=== TO DO ===
Work out how many lines in the data hold the string "границ". Reply with only that number.

=== PROVIDED MATERIAL ===
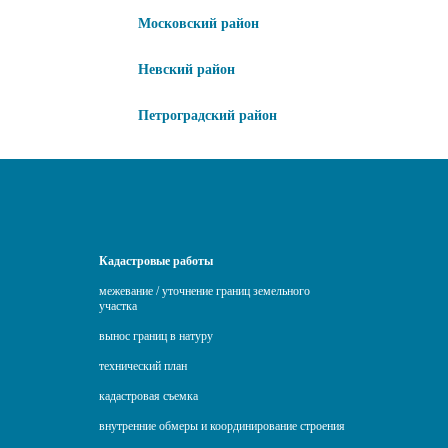
Московский район
Невский район
Петроградский район
Кадастровые работы
межевание / уточнение границ земельного
участка
вынос границ в натуру
технический план
кадастровая съемка
внутренние обмеры и координирование строения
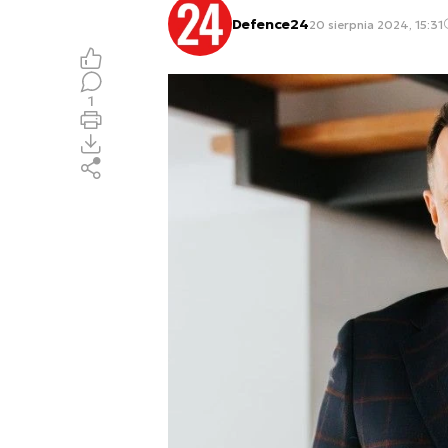
Defence24
20 sierpnia 2024, 15:31
1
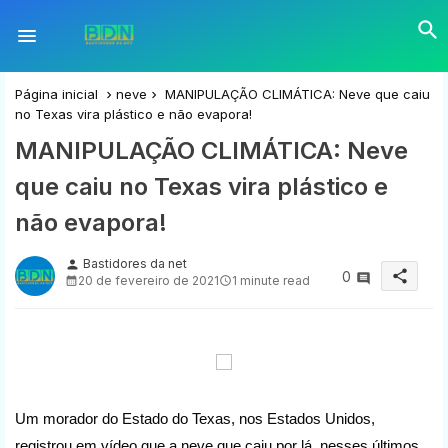
Página inicial
neve
MANIPULAÇÃO CLIMÁTICA: Neve que caiu
no Texas vira plástico e não evapora!
MANIPULAÇÃO CLIMÁTICA: Neve
que caiu no Texas vira plástico e
não evapora!
Bastidores da net
person
share
0
20 de fevereiro de 2021
1 minute read
Um morador do Estado do Texas, nos Estados Unidos,
registrou em vídeo que a neve que caiu por lá, nesses últimos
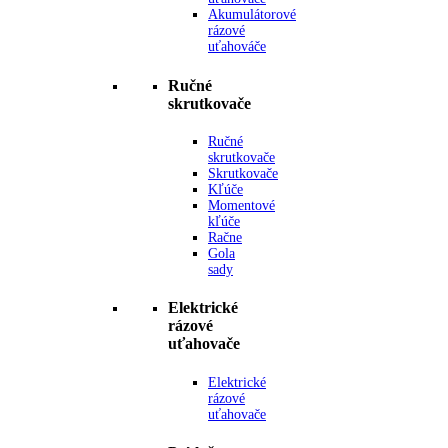
Akumulátorové
rázové
uťahováče
Ručné
skrutkovače
Ručné
skrutkovače
Skrutkovače
Kľúče
Momentové
kľúče
Račne
Gola
sady
Elektrické
rázové
uťahovače
Elektrické
rázové
uťahovače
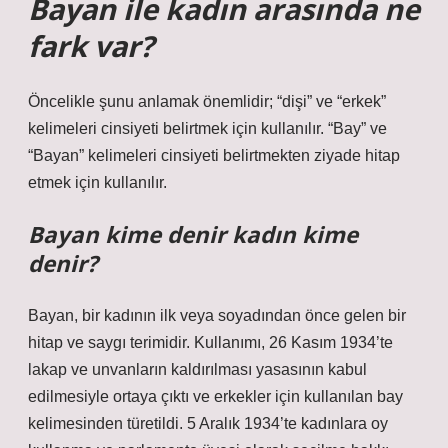
Bayan ile kadın arasında ne
fark var?
Öncelikle şunu anlamak önemlidir; “dişi” ve “erkek”
kelimeleri cinsiyeti belirtmek için kullanılır. “Bay” ve
“Bayan” kelimeleri cinsiyeti belirtmekten ziyade hitap
etmek için kullanılır.
Bayan kime denir kadın kime
denir?
Bayan, bir kadının ilk veya soyadından önce gelen bir
hitap ve saygı terimidir. Kullanımı, 26 Kasım 1934’te
lakap ve unvanların kaldırılması yasasının kabul
edilmesiyle ortaya çıktı ve erkekler için kullanılan bay
kelimesinden türetildi. 5 Aralık 1934’te kadınlara oy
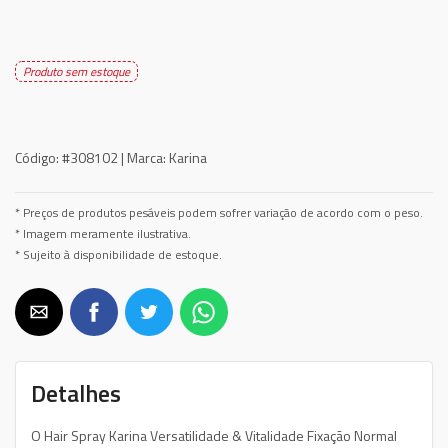
Produto sem estoque
Código:
#308102 |
Marca:
Karina
* Preços de produtos pesáveis podem sofrer variação de acordo com o peso.
* Imagem meramente ilustrativa.
* Sujeito à disponibilidade de estoque.
Detalhes
O Hair Spray Karina Versatilidade & Vitalidade Fixação Normal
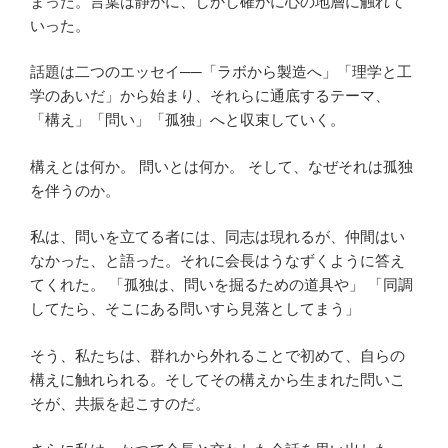
まった。言葉は静かに、しかし確かに心の地層に触れて
いった。
話題は二つのエッセイ──「ラボから製造へ」「理学と工
学のあいだ」から始まり、それらに通底するテーマ、
「構え」「問い」「孤独」へと収束していく。
構えとは何か。 問いとは何か。 そして、なぜそれは孤独
を伴うのか。
私は、問いを立てる者には、同志は現れるが、仲間はい
なかった、と語った。それに会長はうなずくように答え
てくれた。 「孤独は、問いを掘るための道具や」 「同調
してたら、そこにある問いすら見落としてまう」
そう、私たちは、群れから外れることで初めて、自らの
構えに触れられる。そしてその構えから生まれた問いこ
そが、共振を起こすのだ。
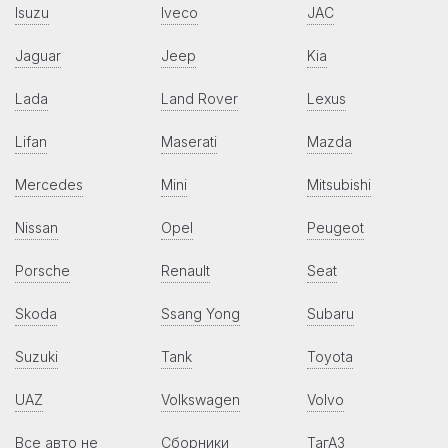
Isuzu
Iveco
JAC
Jaguar
Jeep
Kia
Lada
Land Rover
Lexus
Lifan
Maserati
Mazda
Mercedes
Mini
Mitsubishi
Nissan
Opel
Peugeot
Porsche
Renault
Seat
Skoda
Ssang Yong
Subaru
Suzuki
Tank
Toyota
UAZ
Volkswagen
Volvo
Все авто не
Сборники
ТагАЗ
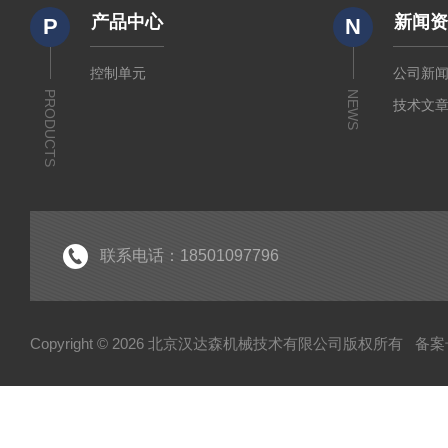
产品中心
新闻
P
N
控制单元
公司新
PRODUCTS
NEWS
技术文
联系电话：18501097796
Copyright © 2026 北京汉达森机械技术有限公司版权所有
备案号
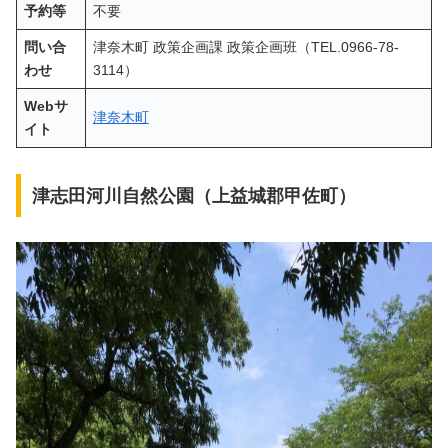
予約等
不要
問い合
津奈木町 政策企画課 政策企画班（TEL.0966-78-
わせ
3114）
Webサ
津奈木町
イト
津志田河川自然公園（上益城郡甲佐町）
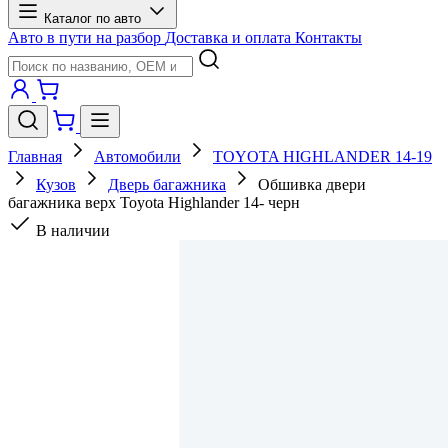
Каталог по авто
Авто в пути на разбор
Доставка и оплата
Контакты
Главная
Автомобили
TOYOTA HIGHLANDER 14-19
Кузов
Дверь багажника
Обшивка двери
багажника верх Toyota Highlander 14- черн
В наличии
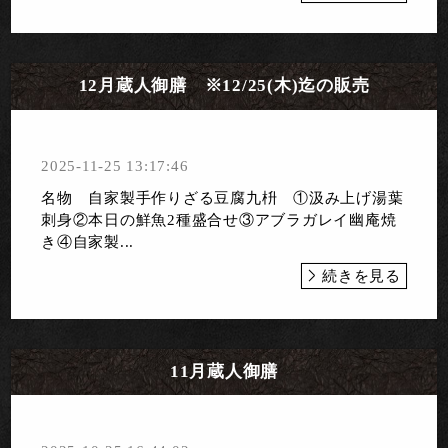
12月蔵人御膳 ※12/25(木)迄の販売
2025-11-25 13:17:46
名物 自家製手作りざる豆腐九枡 ①汲み上げ湯葉
刺身②本日の鮮魚2種盛合せ③アブラガレイ幽庵焼
き④自家製...
続きを見る
11月蔵人御膳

=== RESULT OF THE EXERCISE ===
2